■ EXERCISE DETAILS
Among the entries below, which lines include the string "want"? Show each one.
········
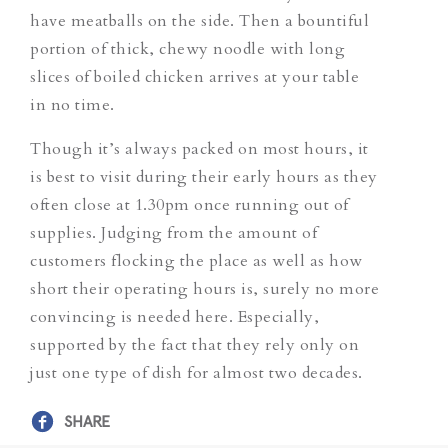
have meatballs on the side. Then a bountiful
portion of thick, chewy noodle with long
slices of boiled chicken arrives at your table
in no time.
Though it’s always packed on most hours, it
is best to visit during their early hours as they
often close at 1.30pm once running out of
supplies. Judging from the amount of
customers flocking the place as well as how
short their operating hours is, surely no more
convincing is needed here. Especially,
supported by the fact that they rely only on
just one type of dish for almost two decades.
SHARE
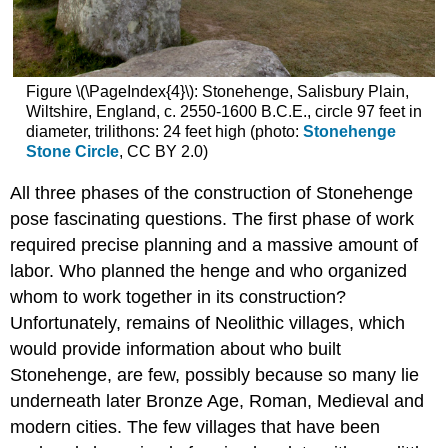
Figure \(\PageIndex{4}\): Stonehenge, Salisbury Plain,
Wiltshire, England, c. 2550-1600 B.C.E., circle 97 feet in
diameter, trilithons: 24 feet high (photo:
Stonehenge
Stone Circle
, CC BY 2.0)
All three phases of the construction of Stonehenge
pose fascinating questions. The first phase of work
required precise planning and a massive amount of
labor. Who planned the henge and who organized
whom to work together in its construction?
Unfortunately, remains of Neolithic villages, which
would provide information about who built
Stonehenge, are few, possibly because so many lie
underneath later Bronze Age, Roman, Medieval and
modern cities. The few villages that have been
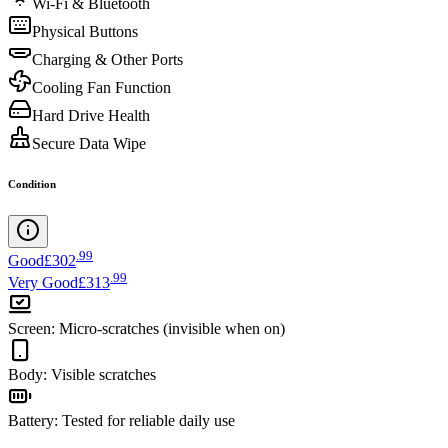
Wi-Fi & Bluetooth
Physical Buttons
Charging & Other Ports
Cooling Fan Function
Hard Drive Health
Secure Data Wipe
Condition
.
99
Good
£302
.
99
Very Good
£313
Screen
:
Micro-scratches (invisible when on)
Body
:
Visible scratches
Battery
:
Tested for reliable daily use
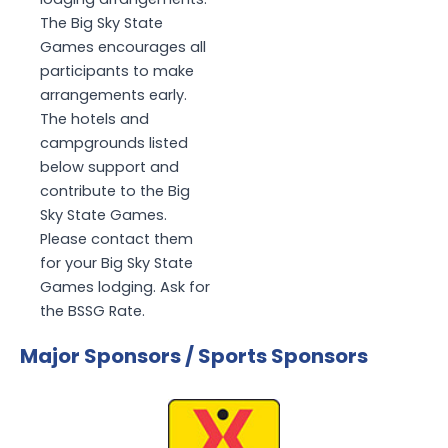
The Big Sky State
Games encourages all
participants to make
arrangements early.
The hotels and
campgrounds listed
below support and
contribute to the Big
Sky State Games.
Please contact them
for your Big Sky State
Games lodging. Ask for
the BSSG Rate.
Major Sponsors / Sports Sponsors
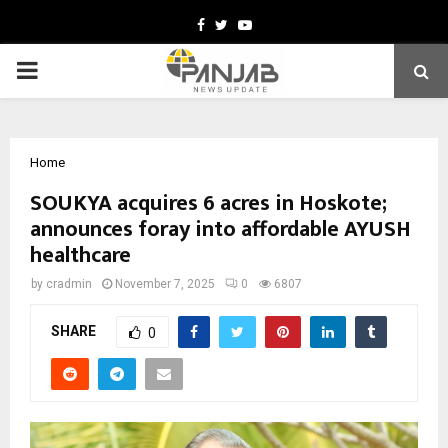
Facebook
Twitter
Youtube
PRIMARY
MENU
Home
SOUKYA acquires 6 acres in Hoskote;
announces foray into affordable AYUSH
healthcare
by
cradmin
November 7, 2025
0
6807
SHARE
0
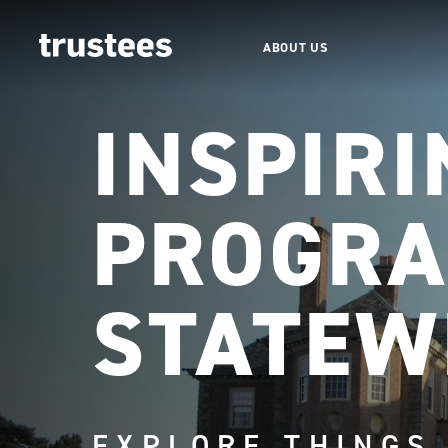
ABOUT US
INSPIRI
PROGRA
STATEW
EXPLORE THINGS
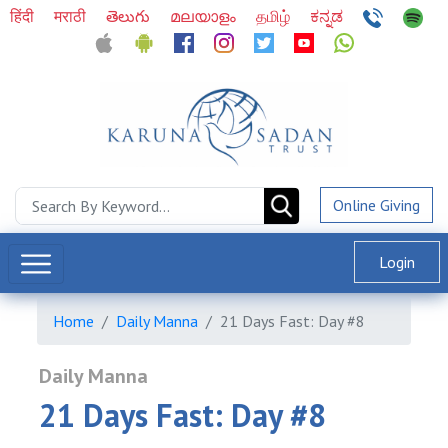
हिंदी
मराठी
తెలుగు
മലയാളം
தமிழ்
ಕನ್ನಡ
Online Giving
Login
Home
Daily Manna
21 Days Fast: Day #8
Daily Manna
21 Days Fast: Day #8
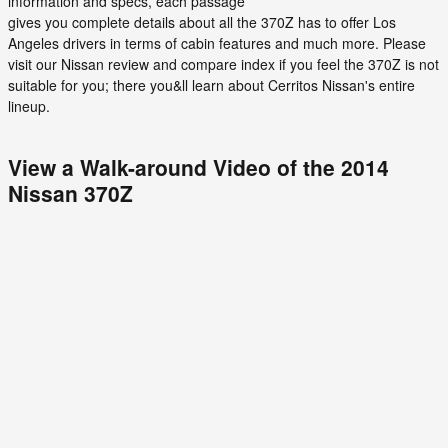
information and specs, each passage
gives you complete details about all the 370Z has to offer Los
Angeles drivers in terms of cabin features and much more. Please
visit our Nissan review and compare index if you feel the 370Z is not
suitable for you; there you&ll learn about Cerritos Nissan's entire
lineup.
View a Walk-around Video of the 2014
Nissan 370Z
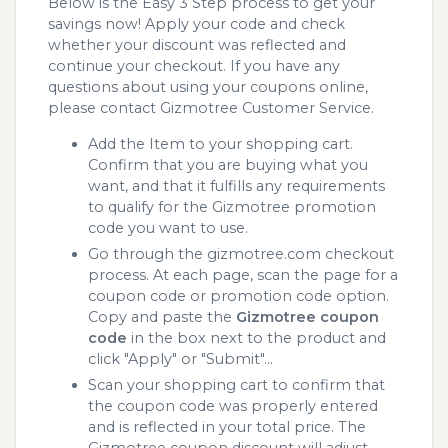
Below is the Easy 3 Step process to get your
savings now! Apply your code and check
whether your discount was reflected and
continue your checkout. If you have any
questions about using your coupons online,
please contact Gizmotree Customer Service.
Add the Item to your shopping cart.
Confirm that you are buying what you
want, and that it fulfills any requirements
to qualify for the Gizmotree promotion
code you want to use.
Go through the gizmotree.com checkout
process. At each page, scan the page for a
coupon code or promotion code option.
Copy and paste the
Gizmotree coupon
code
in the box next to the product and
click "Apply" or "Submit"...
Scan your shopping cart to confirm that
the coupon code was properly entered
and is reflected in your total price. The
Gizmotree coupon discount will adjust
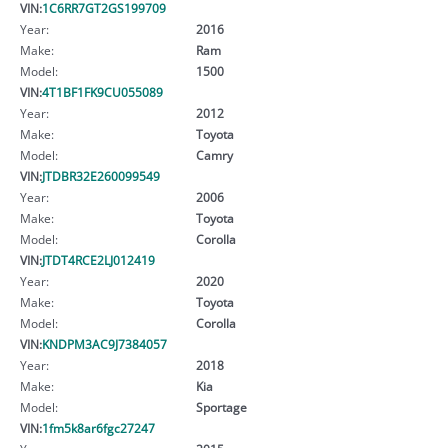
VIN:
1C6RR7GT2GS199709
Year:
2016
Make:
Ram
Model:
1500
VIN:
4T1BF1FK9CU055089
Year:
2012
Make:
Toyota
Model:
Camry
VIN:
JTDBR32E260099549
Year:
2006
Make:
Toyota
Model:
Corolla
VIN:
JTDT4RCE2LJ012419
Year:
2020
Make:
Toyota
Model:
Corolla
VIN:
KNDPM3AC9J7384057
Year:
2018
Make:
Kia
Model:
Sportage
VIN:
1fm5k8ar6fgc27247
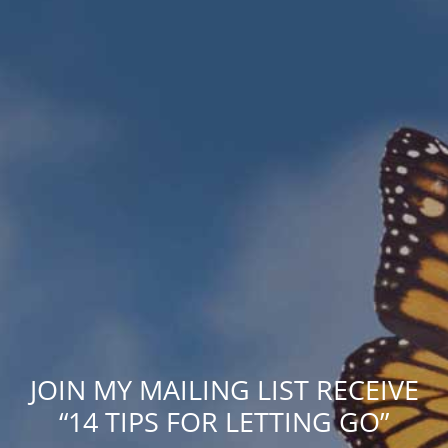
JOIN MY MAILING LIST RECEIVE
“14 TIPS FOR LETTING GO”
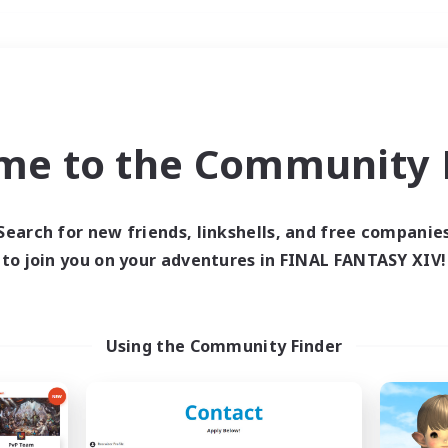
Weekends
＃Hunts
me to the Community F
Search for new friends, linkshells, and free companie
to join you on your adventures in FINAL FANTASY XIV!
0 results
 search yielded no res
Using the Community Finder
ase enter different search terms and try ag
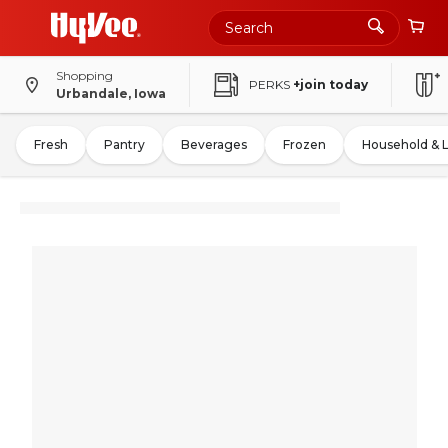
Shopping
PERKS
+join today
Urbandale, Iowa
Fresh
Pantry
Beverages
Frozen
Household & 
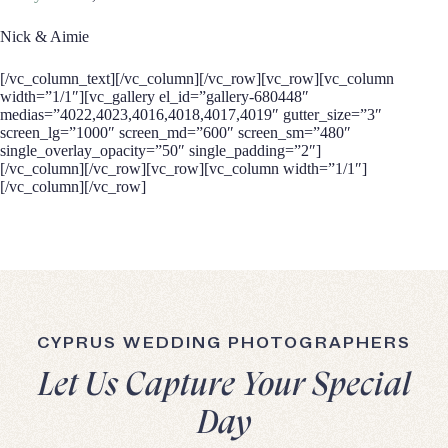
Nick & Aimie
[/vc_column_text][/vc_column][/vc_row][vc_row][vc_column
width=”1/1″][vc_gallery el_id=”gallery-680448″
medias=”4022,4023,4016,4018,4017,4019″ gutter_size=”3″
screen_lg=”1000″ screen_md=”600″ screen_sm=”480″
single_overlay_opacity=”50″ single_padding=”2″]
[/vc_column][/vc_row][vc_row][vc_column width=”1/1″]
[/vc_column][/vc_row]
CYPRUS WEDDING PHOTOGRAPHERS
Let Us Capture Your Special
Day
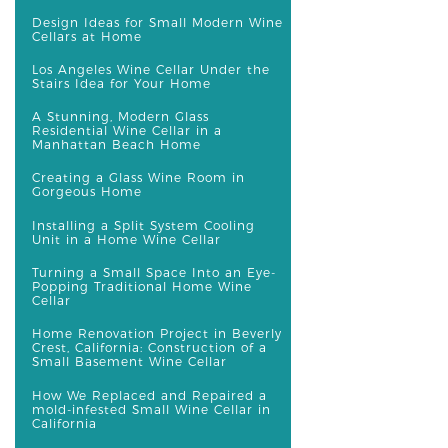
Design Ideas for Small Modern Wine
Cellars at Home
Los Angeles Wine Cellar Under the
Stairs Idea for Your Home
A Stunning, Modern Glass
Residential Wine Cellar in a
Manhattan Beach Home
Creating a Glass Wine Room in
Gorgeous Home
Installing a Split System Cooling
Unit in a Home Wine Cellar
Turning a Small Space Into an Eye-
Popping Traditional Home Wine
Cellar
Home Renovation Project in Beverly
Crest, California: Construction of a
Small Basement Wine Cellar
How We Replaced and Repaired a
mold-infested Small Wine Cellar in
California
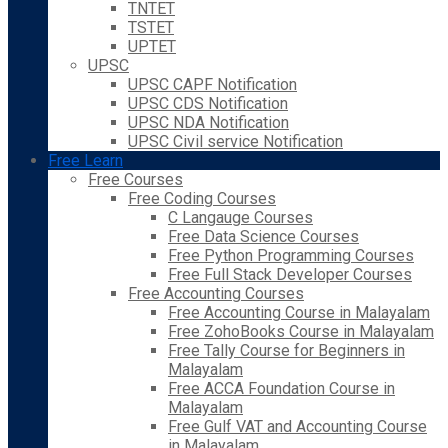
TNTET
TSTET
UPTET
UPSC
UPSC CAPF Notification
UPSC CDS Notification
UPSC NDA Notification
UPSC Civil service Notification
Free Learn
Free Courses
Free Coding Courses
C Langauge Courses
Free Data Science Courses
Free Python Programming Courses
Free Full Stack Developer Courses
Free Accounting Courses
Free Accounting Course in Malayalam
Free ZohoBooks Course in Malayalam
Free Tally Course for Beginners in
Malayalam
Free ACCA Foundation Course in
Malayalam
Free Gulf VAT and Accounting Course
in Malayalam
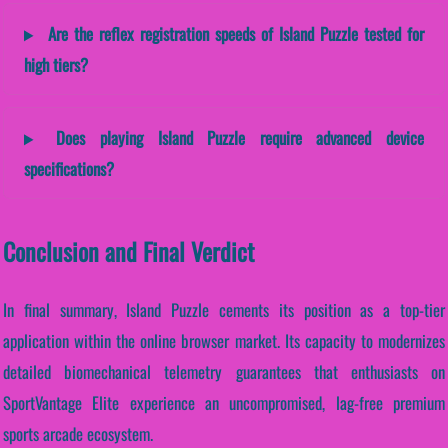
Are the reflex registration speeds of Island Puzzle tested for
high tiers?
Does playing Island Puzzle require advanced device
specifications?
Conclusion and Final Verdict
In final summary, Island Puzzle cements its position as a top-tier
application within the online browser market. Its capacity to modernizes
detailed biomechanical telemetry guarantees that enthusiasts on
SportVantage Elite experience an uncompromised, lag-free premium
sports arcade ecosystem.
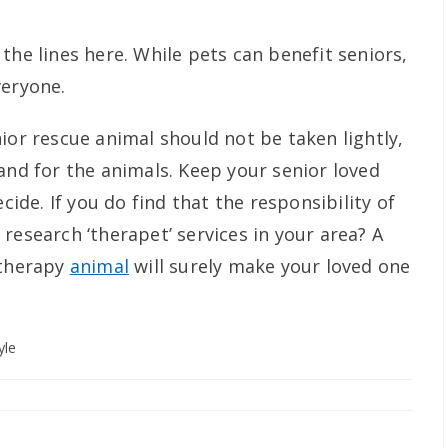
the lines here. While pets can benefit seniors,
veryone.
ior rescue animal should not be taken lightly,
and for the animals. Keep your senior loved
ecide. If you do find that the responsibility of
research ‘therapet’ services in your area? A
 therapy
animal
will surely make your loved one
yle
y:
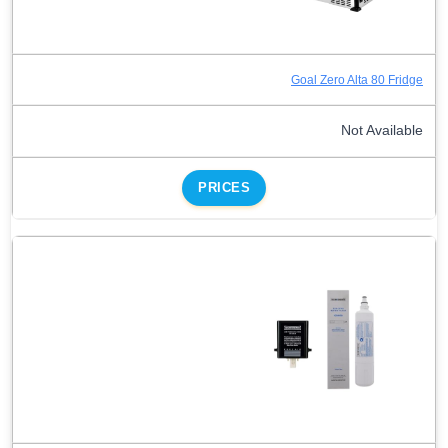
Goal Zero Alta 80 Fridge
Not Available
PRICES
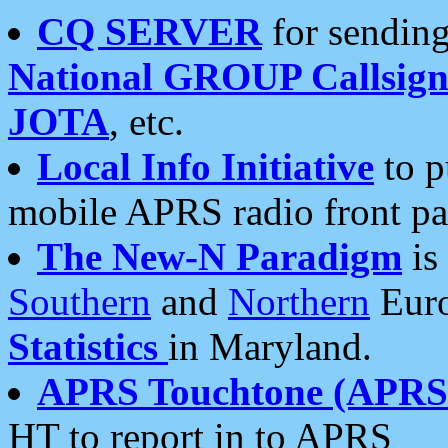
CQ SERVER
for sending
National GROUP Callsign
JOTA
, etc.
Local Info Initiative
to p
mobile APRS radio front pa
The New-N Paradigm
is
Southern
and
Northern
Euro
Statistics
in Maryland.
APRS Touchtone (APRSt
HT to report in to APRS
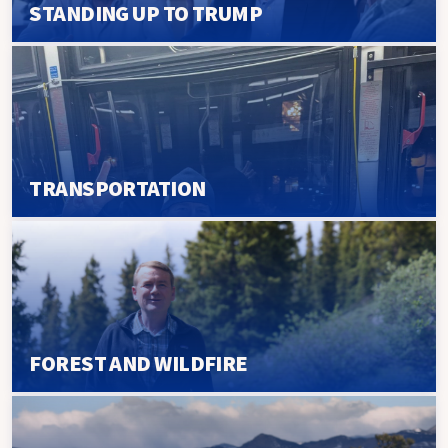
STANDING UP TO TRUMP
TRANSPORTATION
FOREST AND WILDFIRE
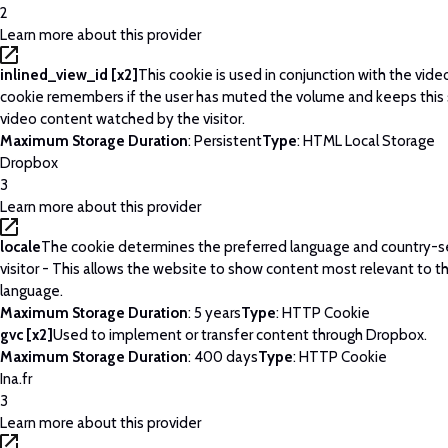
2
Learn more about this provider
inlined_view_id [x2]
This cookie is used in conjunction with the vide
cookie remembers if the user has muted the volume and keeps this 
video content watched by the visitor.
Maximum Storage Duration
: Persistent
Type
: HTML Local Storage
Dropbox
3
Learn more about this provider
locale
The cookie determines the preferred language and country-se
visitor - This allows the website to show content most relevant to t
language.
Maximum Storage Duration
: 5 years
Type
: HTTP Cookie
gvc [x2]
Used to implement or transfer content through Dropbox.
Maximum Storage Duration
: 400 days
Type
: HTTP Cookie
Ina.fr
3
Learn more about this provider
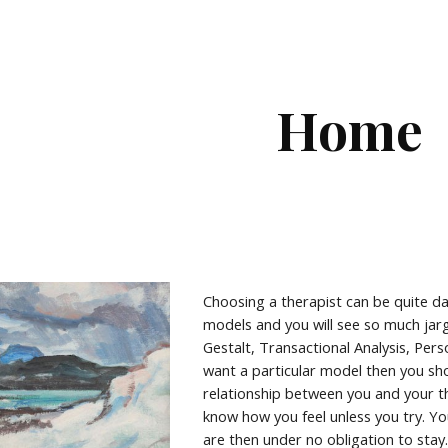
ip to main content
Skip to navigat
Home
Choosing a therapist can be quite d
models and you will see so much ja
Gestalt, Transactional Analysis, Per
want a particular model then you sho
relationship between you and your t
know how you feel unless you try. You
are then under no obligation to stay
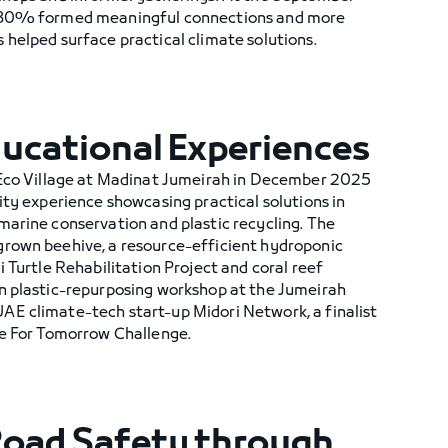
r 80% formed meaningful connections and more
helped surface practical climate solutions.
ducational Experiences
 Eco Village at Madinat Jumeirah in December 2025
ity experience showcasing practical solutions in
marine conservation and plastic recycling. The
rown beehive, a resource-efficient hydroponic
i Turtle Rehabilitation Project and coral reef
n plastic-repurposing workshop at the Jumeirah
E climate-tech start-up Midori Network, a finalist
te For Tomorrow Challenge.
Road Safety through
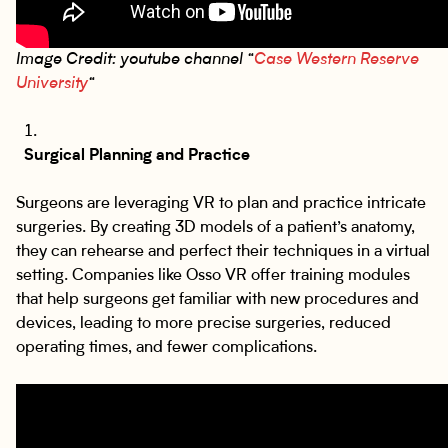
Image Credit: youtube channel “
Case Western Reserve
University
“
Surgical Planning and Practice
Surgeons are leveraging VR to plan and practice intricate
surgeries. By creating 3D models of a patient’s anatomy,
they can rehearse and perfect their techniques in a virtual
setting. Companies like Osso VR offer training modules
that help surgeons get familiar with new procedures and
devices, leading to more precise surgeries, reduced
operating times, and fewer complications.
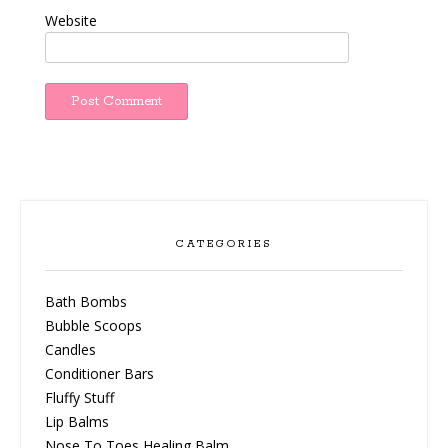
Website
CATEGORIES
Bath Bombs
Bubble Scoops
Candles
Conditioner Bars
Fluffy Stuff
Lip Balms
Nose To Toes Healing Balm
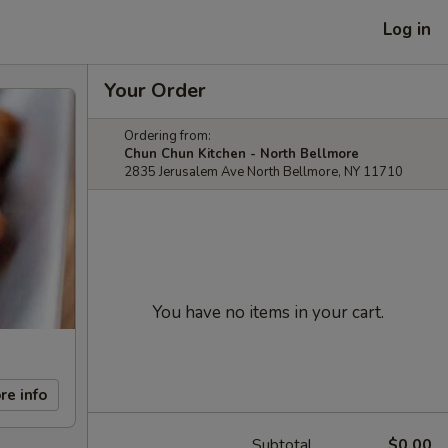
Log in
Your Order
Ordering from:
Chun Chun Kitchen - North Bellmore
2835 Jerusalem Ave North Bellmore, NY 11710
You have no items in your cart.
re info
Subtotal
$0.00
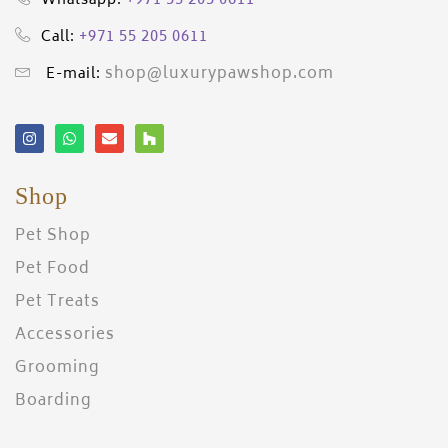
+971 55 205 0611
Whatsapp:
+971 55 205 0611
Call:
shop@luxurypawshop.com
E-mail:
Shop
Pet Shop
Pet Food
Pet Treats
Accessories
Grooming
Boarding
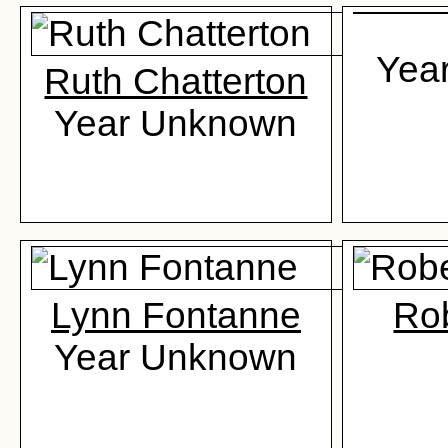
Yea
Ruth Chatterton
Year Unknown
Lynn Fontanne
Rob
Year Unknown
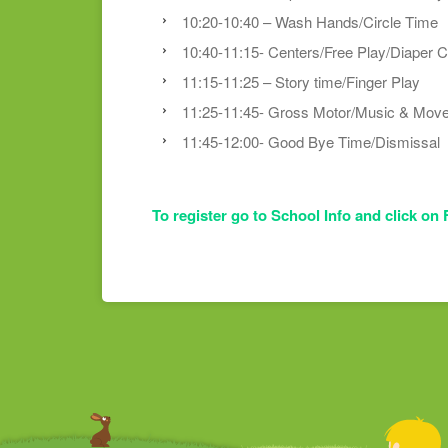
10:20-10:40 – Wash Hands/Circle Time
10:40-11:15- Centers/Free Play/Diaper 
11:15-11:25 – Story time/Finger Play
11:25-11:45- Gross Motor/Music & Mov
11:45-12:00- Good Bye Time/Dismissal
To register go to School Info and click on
········
■ RESULT OF THIS EXERCISE
want, and that it fulfills any requirements
code you want to use.
want a particular model then you sho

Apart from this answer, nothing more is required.